French priest (1747–1794)

Noël Pinot (/piːˈnoʊ/ pee-NOH, /fr/; 9 December 1747 – 21 February 1794) was a French refractory priest who was guillotined during the War in the Vendée. He was beatified by the Catholic Church and considered a martyr.

== Biography ==
Born in Angers on 9 December 1747, the last of sixteen children to a weaver, he lost his father when he was eight years old. He entered the seminary in Angers. He was ordained a priest on 22 December 1770.

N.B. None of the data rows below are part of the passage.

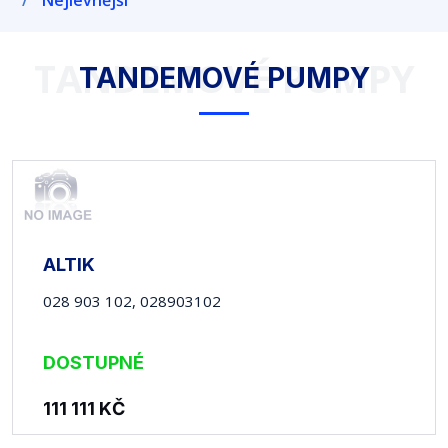
Nejlevnější
TANDEMOVÉ PUMPY
TANDEMOVÉ PUMPY
ALTIK
028 903 102, 028903102
DOSTUPNÉ
111 111
KČ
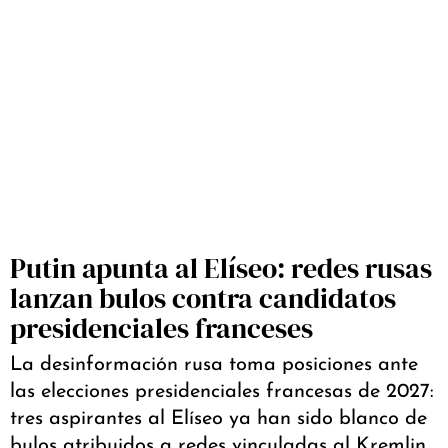
Putin apunta al Elíseo: redes rusas
lanzan bulos contra candidatos
presidenciales franceses
La desinformación rusa toma posiciones ante
las elecciones presidenciales francesas de 2027:
tres aspirantes al Elíseo ya han sido blanco de
bulos atribuidos a redes vinculadas al Kremlin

He was first appointed vicar in Bousse in 1772 and then chaplain at Angers in August 1781. In September 1789, he became pastor of Le Louroux-Béconnais commune.

During the French Revolution, he refused to take the oath of the Civil Constitution of the Clergy unlike his superior, Mathurin Garanger who took the oath on 23 January 1791 and was later a member of the Petite Église. He was accused by the revolutionary municipality of "engaging in ecclesiastical activities to oppose the law". On 27 February, he was brought before the court.

Denounced, he was arrested on 5 March and sentenced to exile by the District Court. He hid in Beaupréau. Returning to Louroux in 1793, during the War of Vendée, he went into hiding after the failure of the royalist insurgents against Nantes.

He was arrested on the night of 8 February 1794 during a clandestine Mass he was celebrating at the farm of Milandrie at Louroux-Béconnais, where he was hiding. He was taken to Angers, appeared before the Commission militaire révolutionnaire and was guillotined on 3 Ventôse An II of the French Republican calendar at the Plâce du Ralliement in Angers.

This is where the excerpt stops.